I honestly believe it is something I would have devoured in the back seat of my parents’ van on vacation had I gotten a hold of it at age 12, I would have craved more and collected the series. But my 29 year old mommy-self felt disconnected from the story and, frankly, was made tired by it. Where Susanne Collins reminded me of my younger girlish desires and dreams, and plopped me right down in the middle of a fantasy I could get lost in, with The Hunger Games – Stuart Hill and I kept playing an awkward dance of “This is awesome and now I shall remind you that you aren’t Thirrin, you’re just reading…” Mostly, I think in the internal dialogue. The characters would start telling me what they were thinking too often and it threw me off. A healthy reminder not to do that in my own writing, because I think it is something I might be guilty of. I would rather decipher a character on my own, thanks. Remembering my 12 year old brain, however, I wonder if this would have bothered me then… would I even have noticed it?
I hoped to include the girls’ reaction to this book before I posted it. But alas, on the third Thursday of the month at 6:30 pm, I was sitting at the table all alone. I wonder if they lost interest in the club they just started, or if some miscommunication in days occurred. We shall see next month. Either way, I AM glad I took time out of my life to read this, even if it wasn’t my favorite.
The Wild Girls – A Review
Title: The Wild Girls
Author: Pat Murphy
Publisher: Speak (an imprint of Penguin Group)
Genre: Young Adult
Length: 288 pages
Dear Publishing Companies,
Allow me to tell you something you probably already know: Take a book, add a matte finish to it, trace some swirly-like-ivy lines about, and add a garden or forest scene – I will most likely take the book home on the spot.
At least that’s what happened with Pat Murphy’s The Wild Girls. And despite having an equally girly and gardeny looking book on my night stand (The Distant Hours by Kate Morton), I started reading The Wild Girls that day.
Even if the cover had not been so fabulous, the first line is:
“I met the Queen of the Foxes in 1972, when my family moved from Connecticut to California.”
How do you pass up a first line like that?
It’s a story about twelve year old girls for twelve year old girls, but at twenty-nine I was still dying to know all about the Queen of the Foxes and how interesting a girl would have to be to have the honor of meeting her.

My own wild girl, running, after we read in the park and took a boat ride, but before we had our picnic in the grass.
Joan meets Sarah in the woods behind an old orchard and immediately takes to her even though Sarah is malicious and contemplating throwing rocks at her. She can hit a kid dead on from about thirty feet away, too. Soon the girls are fast friends with woodsy aliases Newt and Fox, telling and writing stories together as they each escape their lives in the comfort and enchanting beauty of the woods and its wildlife.
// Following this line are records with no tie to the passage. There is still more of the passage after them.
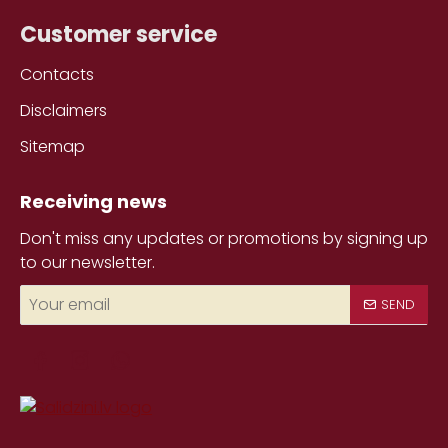
Customer service
Contacts
Disclaimers
Sitemap
Receiving news
Don't miss any updates or promotions by signing up
to our newsletter.
Your
SEND
email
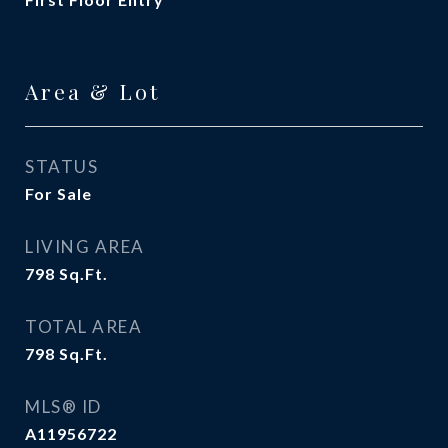
Area & Lot
STATUS
For Sale
LIVING AREA
798
Sq.Ft.
TOTAL AREA
798
Sq.Ft.
MLS® ID
A11956722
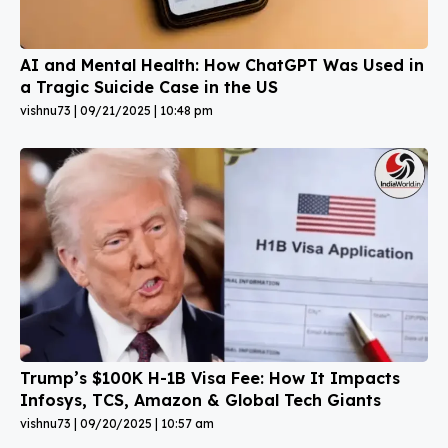
AI and Mental Health: How ChatGPT Was Used in
a Tragic Suicide Case in the US
vishnu73
09/21/2025
10:48 pm
Trump’s $100K H-1B Visa Fee: How It Impacts
Infosys, TCS, Amazon & Global Tech Giants
vishnu73
09/20/2025
10:57 am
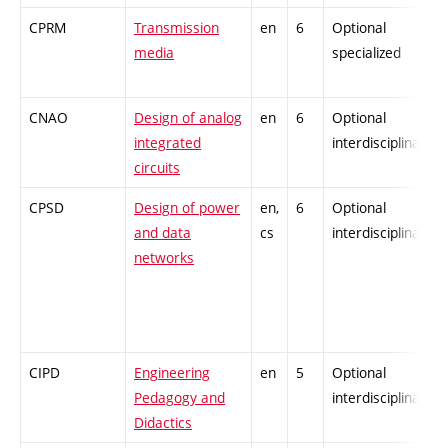
CPRM
Transmission
en
6
Optional
media
specialized
CNAO
Design of analog
en
6
Optional
integrated
interdisciplinary
circuits
CPSD
Design of power
en,
6
Optional
and data
cs
interdisciplinary
networks
CIPD
Engineering
en
5
Optional
Pedagogy and
interdisciplinary
Didactics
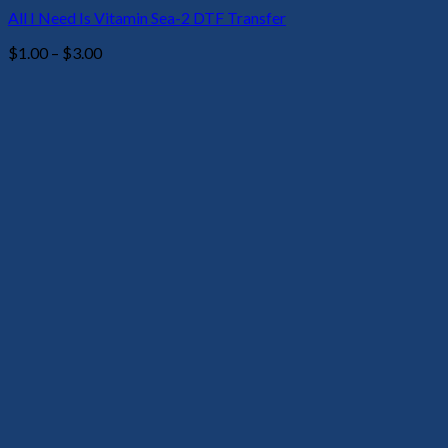
All I Need Is Vitamin Sea-2 DTF Transfer
Price
$
1.00
–
$
3.00
range:
$1.00
through
$3.00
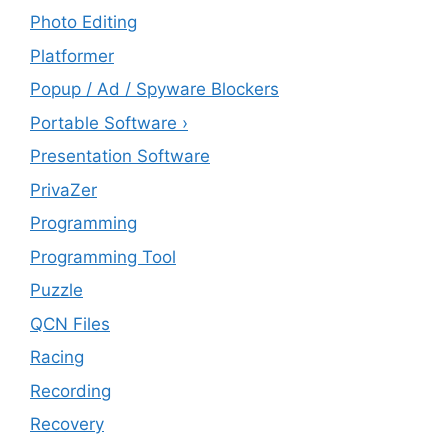
Photo Editing
Platformer
Popup / Ad / Spyware Blockers
Portable Software ›
Presentation Software
PrivaZer
Programming
Programming Tool
Puzzle
QCN Files
Racing
Recording
Recovery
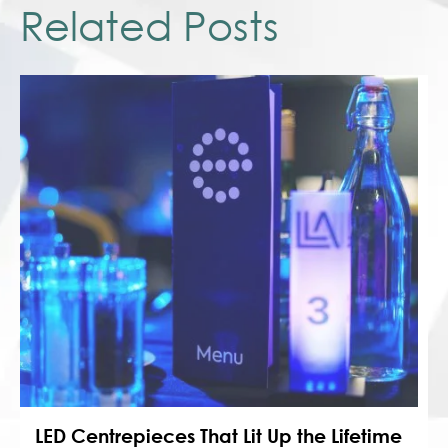
Related Posts
LED Centrepieces That Lit Up the Lifetime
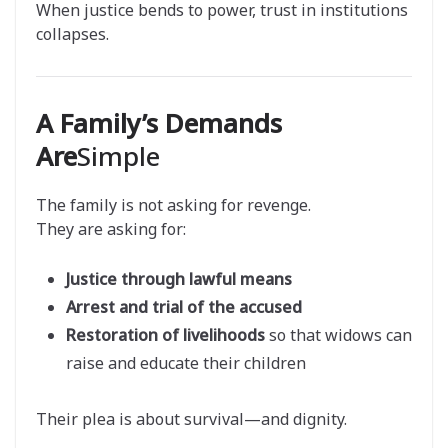
When justice bends to power, trust in institutions
collapses.
A Family’s Demands
Are
Simple
The family is not asking for revenge.
They are asking for:
Justice through lawful means
Arrest and trial of the accused
Restoration of livelihoods
so that widows can
raise and educate their children
Their plea is about survival—and dignity.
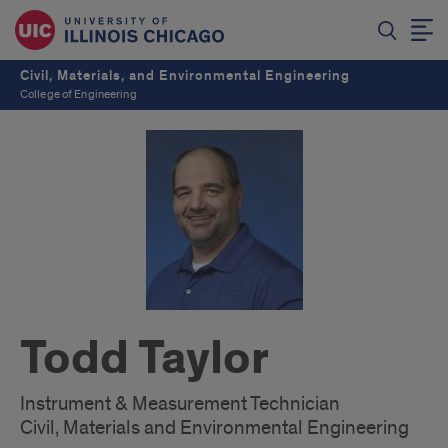
Civil, Materials, and Environmental Engineering
College of Engineering
Todd Taylor
Instrument & Measurement Technician
Civil, Materials and Environmental Engineering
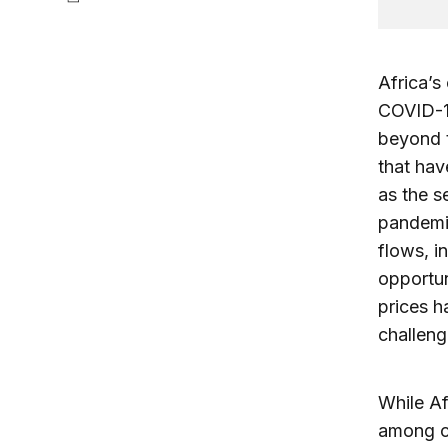
Africa’s
COVID-1
beyond t
that hav
as the s
pandemi
flows, i
opportu
prices 
challeng
While Af
among co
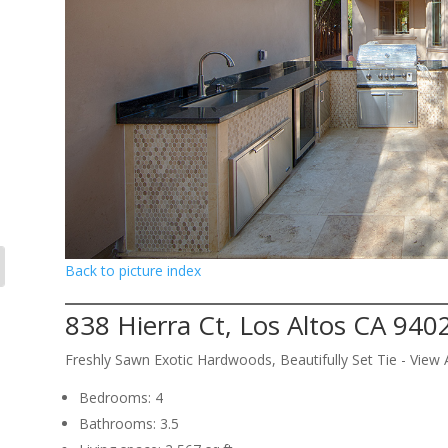
Back to picture index
838 Hierra Ct, Los Altos CA 940
Freshly Sawn Exotic Hardwoods, Beautifully Set Tie - Vie
Bedrooms: 4
Bathrooms: 3.5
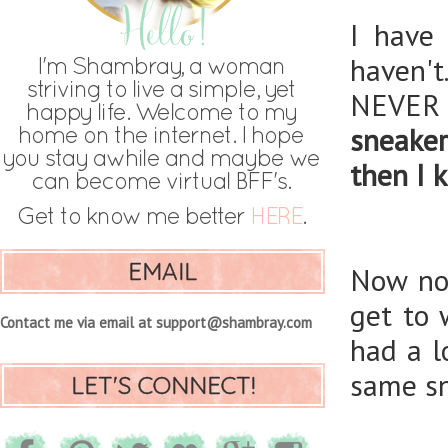
I have
haven't
NEVER
sneake
then I 
EMAIL
Now not
get to 
Contact me via email at support@shambray.com
had a l
same sn
LET'S CONNECT!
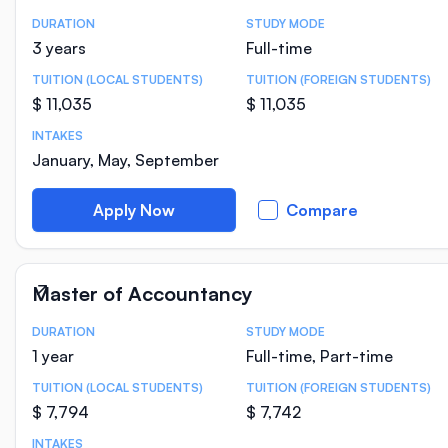
DURATION
STUDY MODE
Course Statistics
3 years
Full-time
TUITION (LOCAL STUDENTS)
TUITION (FOREIGN STUDENTS)
$ 11,035
$ 11,035
INTAKES
January, May, September
Apply Now
Compare
Master of Accountancy
DURATION
STUDY MODE
Course Statistics
1 year
Full-time, Part-time
TUITION (LOCAL STUDENTS)
TUITION (FOREIGN STUDENTS)
$ 7,794
$ 7,742
INTAKES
In the spirit of Bridge to Terabithia (without the inevitable water works), The Secret Garden (without the invalid), and a dash of How to Buy a Love of Reading (or writing), The Wild Girls is a great coming of age story for girls harboring an inner Josephine March (Little Women).
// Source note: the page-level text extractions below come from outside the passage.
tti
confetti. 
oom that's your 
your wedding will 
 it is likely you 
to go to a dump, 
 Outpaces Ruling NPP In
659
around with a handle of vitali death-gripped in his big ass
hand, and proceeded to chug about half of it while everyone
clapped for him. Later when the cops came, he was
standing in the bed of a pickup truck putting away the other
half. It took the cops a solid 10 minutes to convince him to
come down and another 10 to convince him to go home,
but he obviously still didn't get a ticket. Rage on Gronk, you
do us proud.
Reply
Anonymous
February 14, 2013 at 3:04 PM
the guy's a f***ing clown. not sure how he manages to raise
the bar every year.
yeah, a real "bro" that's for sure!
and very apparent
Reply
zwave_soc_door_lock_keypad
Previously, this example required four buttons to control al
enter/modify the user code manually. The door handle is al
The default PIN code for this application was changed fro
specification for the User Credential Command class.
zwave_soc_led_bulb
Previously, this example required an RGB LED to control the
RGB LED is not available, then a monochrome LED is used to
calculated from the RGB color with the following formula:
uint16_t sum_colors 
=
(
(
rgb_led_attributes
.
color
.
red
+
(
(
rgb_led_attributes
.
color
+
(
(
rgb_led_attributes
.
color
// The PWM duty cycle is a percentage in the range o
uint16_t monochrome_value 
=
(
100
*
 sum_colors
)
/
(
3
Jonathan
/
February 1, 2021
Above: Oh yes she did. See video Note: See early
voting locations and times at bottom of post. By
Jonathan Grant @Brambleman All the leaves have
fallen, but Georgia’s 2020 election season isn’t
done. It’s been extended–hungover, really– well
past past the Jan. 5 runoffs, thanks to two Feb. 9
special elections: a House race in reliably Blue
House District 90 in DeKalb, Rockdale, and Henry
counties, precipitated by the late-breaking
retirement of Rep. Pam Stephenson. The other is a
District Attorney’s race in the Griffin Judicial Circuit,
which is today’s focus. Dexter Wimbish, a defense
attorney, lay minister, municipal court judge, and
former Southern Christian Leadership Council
I loved it. I read a lot of it to kiddo outside and she loved it as it served for a great book to welcome spring. I can’t wait to read it again when she is older and see what she thinks of it then.
In the mean time, I’m looking for more Pat Murphy titles, reading Kate Morton, and writing a novel.
A Review of Michael Grant’s Gone
Title: GONE
Author: Michael Grant
Publisher: HarperTeen
Genre: Young Adult/ Science Fiction
Length: 558 pages
Take the horror of Golding’s Lord of the Flies, the paranormal excitement of your favorite comic books, and put it smack in the middle of modern-day California stuck in a bubble, and that’s Gone. It’s all sorts of dark, twisty, disturbing, and pretty awesome.
My niece handed me this book, she’s in the third volume of the series, and loving it. She’s into the dark and twisty books these days, I remember being into them at that age too. And though I’m hooked on these as an adult as well, I find these a little too dark and twisty from the perspective of a parent.
Kids killing kids, babies starving to death trapped in homes without care, fires, dark demon-like creatures on the hunt, it’s a little too much when I think of it with my own kiddo in mind. It puts my obsessive crazy brain on a mission to ensure my child is a self-sufficient survivor with some mad Kung Fu skills under her belt as soon as possible. It reminds me the value of teaching my kid about God, love, and the makings of good leaders; how to recognize right from wrong and good from bad without having an adult there to tell you. In case of crisis, this is the plan…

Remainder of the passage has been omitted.